» Required work:
Transcribe all the records with complete accuracy.

» Materials provided:
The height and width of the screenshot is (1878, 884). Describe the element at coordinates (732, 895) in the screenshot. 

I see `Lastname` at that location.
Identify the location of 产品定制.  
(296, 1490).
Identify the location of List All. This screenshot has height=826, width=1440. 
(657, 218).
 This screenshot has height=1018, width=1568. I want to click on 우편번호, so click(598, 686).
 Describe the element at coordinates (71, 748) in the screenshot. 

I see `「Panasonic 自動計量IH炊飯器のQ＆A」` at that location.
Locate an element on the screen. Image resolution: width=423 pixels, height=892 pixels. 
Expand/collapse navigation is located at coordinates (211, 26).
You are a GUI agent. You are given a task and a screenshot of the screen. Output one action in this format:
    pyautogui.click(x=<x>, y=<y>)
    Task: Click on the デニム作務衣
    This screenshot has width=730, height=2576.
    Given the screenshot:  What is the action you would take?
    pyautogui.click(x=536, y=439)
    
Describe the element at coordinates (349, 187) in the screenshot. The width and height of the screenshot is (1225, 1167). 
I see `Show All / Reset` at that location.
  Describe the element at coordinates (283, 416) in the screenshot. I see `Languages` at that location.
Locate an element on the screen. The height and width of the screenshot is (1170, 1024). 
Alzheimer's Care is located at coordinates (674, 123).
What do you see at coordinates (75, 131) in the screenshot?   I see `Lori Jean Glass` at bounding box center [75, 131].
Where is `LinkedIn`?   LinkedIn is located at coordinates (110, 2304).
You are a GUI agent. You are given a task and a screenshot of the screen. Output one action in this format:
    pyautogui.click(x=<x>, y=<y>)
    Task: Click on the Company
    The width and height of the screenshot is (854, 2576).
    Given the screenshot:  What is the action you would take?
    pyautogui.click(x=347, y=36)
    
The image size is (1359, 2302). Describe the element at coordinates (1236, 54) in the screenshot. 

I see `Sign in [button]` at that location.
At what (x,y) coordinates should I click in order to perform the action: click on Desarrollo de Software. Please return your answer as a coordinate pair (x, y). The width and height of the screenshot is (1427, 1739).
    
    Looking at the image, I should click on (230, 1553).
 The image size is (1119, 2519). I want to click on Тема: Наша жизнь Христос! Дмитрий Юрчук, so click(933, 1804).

» Result for this exercise:
The height and width of the screenshot is (1878, 884). Describe the element at coordinates (732, 895) in the screenshot. 

I see `Lastname` at that location.
Identify the location of 产品定制.  
(296, 1490).
Identify the location of List All. This screenshot has height=826, width=1440. 
(657, 218).
 This screenshot has height=1018, width=1568. I want to click on 우편번호, so click(598, 686).
 Describe the element at coordinates (71, 748) in the screenshot. 

I see `「Panasonic 自動計量IH炊飯器のQ＆A」` at that location.
Locate an element on the screen. Image resolution: width=423 pixels, height=892 pixels. 
Expand/collapse navigation is located at coordinates (211, 26).
You are a GUI agent. You are given a task and a screenshot of the screen. Output one action in this format:
    pyautogui.click(x=<x>, y=<y>)
    Task: Click on the デニム作務衣
    This screenshot has width=730, height=2576.
    Given the screenshot:  What is the action you would take?
    pyautogui.click(x=536, y=439)
    
Describe the element at coordinates (349, 187) in the screenshot. The width and height of the screenshot is (1225, 1167). 
I see `Show All / Reset` at that location.
  Describe the element at coordinates (283, 416) in the screenshot. I see `Languages` at that location.
Locate an element on the screen. The height and width of the screenshot is (1170, 1024). 
Alzheimer's Care is located at coordinates (674, 123).
What do you see at coordinates (75, 131) in the screenshot?   I see `Lori Jean Glass` at bounding box center [75, 131].
Where is `LinkedIn`?   LinkedIn is located at coordinates (110, 2304).
You are a GUI agent. You are given a task and a screenshot of the screen. Output one action in this format:
    pyautogui.click(x=<x>, y=<y>)
    Task: Click on the Company
    The width and height of the screenshot is (854, 2576).
    Given the screenshot:  What is the action you would take?
    pyautogui.click(x=347, y=36)
    
The image size is (1359, 2302). Describe the element at coordinates (1236, 54) in the screenshot. 

I see `Sign in [button]` at that location.
At what (x,y) coordinates should I click in order to perform the action: click on Desarrollo de Software. Please return your answer as a coordinate pair (x, y). The width and height of the screenshot is (1427, 1739).
    
    Looking at the image, I should click on (230, 1553).
 The image size is (1119, 2519). I want to click on Тема: Наша жизнь Христос! Дмитрий Юрчук, so click(933, 1804).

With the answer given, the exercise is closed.